Mas podemos ainda ir mais longe, e afirmar que a própria identidade pessoal, que é aquilo que nos individualiza e nos torna únicos e irrepetíveis, não é uma mera conquista, mas é também uma experiência de ser recebido e acolhido. Como é que eu descubro quem sou? Como é que eu descubro o meu nome? Não é porque os outros me tratam como um ‘eu’ e me chamam assim, que eu tenho a possibilidade de ir crescendo e ganhando a consciência de ser esse eu? Claro que não devo isso só aos outros, claro que a minha capacidade de interacção e de entrega é fundamental, mas a verdade é que sem os outros eu não chegava a ser o que sou.
Até mesmo a minha condição de ser pai me diz isso. Só acedi a essa experiência por causa dos meus filhos. Ser pai do André e do Filipe é algo que é constitutivo da minha identidade pessoal, ou seja preciso deles para construir a minha identidade pessoal, por isso, eles são parte constitutiva dela.

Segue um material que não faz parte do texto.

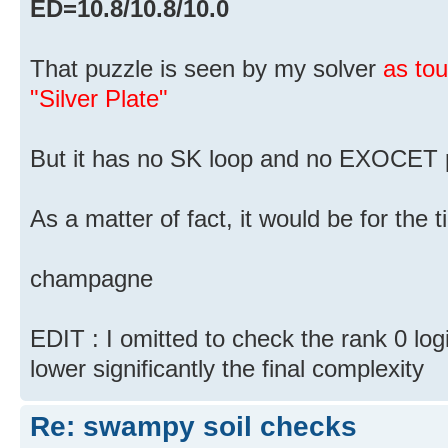
ED=10.8/10.8/10.0
That puzzle is seen by my solver
as to
"Silver Plate"
But it has no SK loop and no EXOCET p
As a matter of fact, it would be for the
champagne
EDIT : I omitted to check the rank 0 log
lower significantly the final complexity
Re: swampy soil checks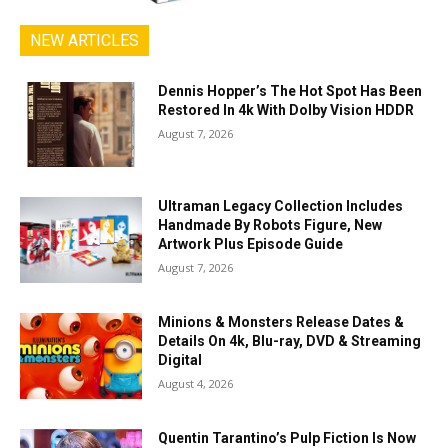
NEW ARTICLES
Dennis Hopper’s The Hot Spot Has Been
Restored In 4k With Dolby Vision HDDR
August 7, 2026
Ultraman Legacy Collection Includes
Handmade By Robots Figure, New
Artwork Plus Episode Guide
August 7, 2026
Minions & Monsters Release Dates &
Details On 4k, Blu-ray, DVD & Streaming
Digital
August 4, 2026
Quentin Tarantino’s Pulp Fiction Is Now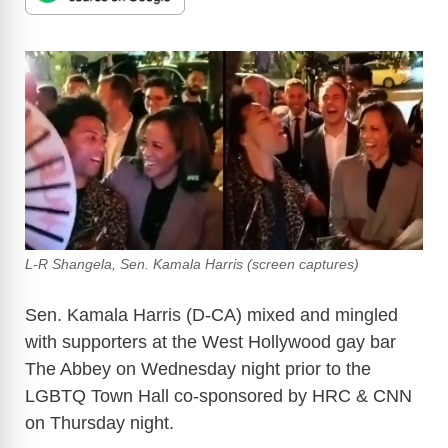
L-R Shangela, Sen. Kamala Harris (screen captures)
Sen. Kamala Harris (D-CA) mixed and mingled
with supporters at the West Hollywood gay bar
The Abbey on Wednesday night prior to the
LGBTQ Town Hall co-sponsored by HRC & CNN
on Thursday night.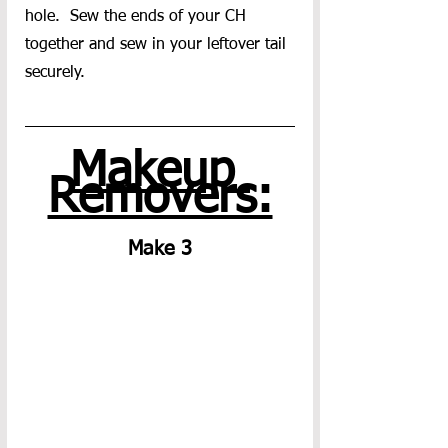
hole.  Sew the ends of your CH 
together and sew in your leftover tail 
securely.
Makeup 
Removers:
Make 3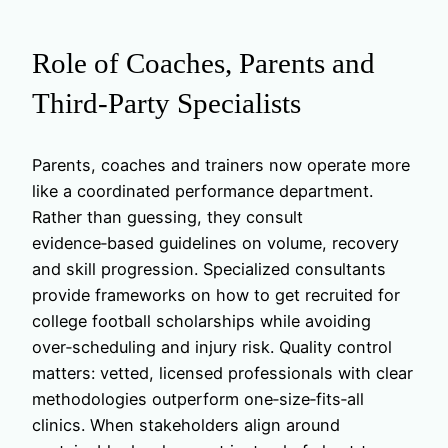
Role of Coaches, Parents and
Third‑Party Specialists
Parents, coaches and trainers now operate more
like a coordinated performance department.
Rather than guessing, they consult
evidence‑based guidelines on volume, recovery
and skill progression. Specialized consultants
provide frameworks on how to get recruited for
college football scholarships while avoiding
over‑scheduling and injury risk. Quality control
matters: vetted, licensed professionals with clear
methodologies outperform one‑size‑fits‑all
clinics. When stakeholders align around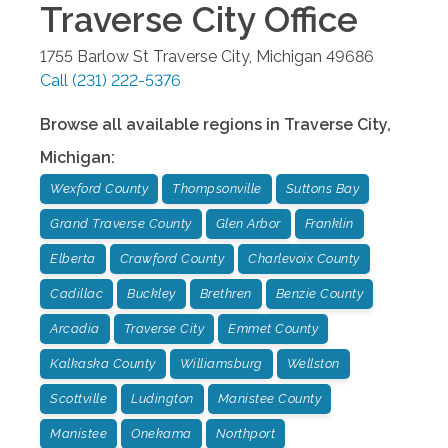
Traverse City
Office
1755 Barlow St
Traverse City
,
Michigan
49686
Call
(231) 222-5376
Browse all available regions in
Traverse City
,
Michigan
:
Wexford County
Thompsonville
Suttons Bay
Grand Traverse County
Glen Arbor
Franklin
Elberta
Crawford County
Charlevoix County
Cadillac
Buckley
Brethren
Benzie County
Arcadia
Traverse City
Emmet County
Kalkaska County
Williamsburg
Wellston
Scottville
Ludington
Manistee County
Manistee
Onekama
Northport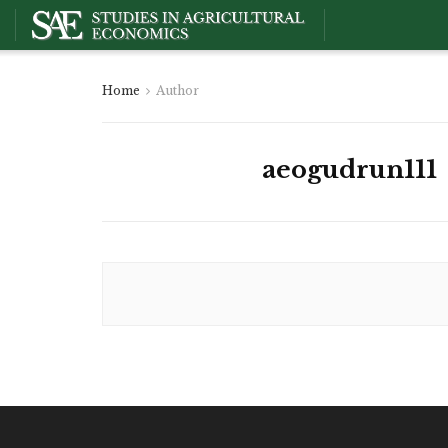
Home
Author
aeogudrun111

A partir destas pequenas ideias, que como é obvio precisavam de mais espaço para serem desenvolvidas, posso agora afirmar, sem correr um grande risco de ser mal entendido, que o ser humano só se vai humanizando à medida que vai vivendo a relação com os outros.
Claro que quando nascemos já possuímos as características genéticas e biológicas específicas da condição humana, mas todos estamos de acordo que ser homem e mulher é muitíssimo mais do que simples biologia ou genética. As linguagens que utilizamos, a cultura que construímos e da qual também fazemos parte, a experiência religiosa que vivemos, o amor que damos e recebemos, os projectos que vamos sendo capazes de realizar, quer ao nível individual como social, tudo isso, que é também característico da nossa realidade (e para mim o mais característico), exige a existência dos outros.
E afinal o que é que isto tudo tem a ver com o matrimónio e a educação? Do meu ponto de vista e a partir da minha experiência, atrevo-me a afirmar que tudo.
É que ser pessoa humana é algo que requer obrigatoriamente a presença e o amor dos outros. É que a educação tem por objectivo principal a formação integral da pessoa humana. É que o matrimónio é aquele tempo e espaço, aquela relação, onde duas pessoas se vão construindo uma à outra, sendo capazes de dar origem a algo de novo, o nós (que não elimina a identidade pessoal de cada um, mas pelo contrário a alimenta) que muitas vezes se concretiza num alguém totalmente novo e irrepetível (os filhos).
Somos pessoas porque alguém antes de nós teve a capacidade de viver uma relação de personalização e amadurecimento capaz de gerar vida nova (não ignoro que muitas vidas são, infelizmente, geradas fora deste âmbito, mas insisto na ideia de que o característico da vida humana é muito mais do que simples biologia). Somos pessoa porque fomos acolhidos numa experiência de amor que foi capaz de nos lançar nesse patamar da condição humana e cada dia é capaz de nos ir ajudando a crescer como pessoas (independentemente da idade que tenhamos, pois isto é um processo para toda a vida). Somos pessoa porque fomos sendo educados como tal, e porque continuamos a sê-lo.
Não apoiar inequivocamente o matrimónio, não apostar claramente numa educação pessoal e pessoalizadora é correr o grave risco de poder criar sociedades menos humanas.
Todos estamos empenhados em construir um mundo mais humano e mais fraterno. Mas não tenhamos dúvidas que isso só será possível se tivermos pessoas mais humanas e mais fraternas, e isso passa obrigatoriamente pela educação e pela capacidade que tivermos em viver a experiência matrimonial duma maneira verdadeira e profunda.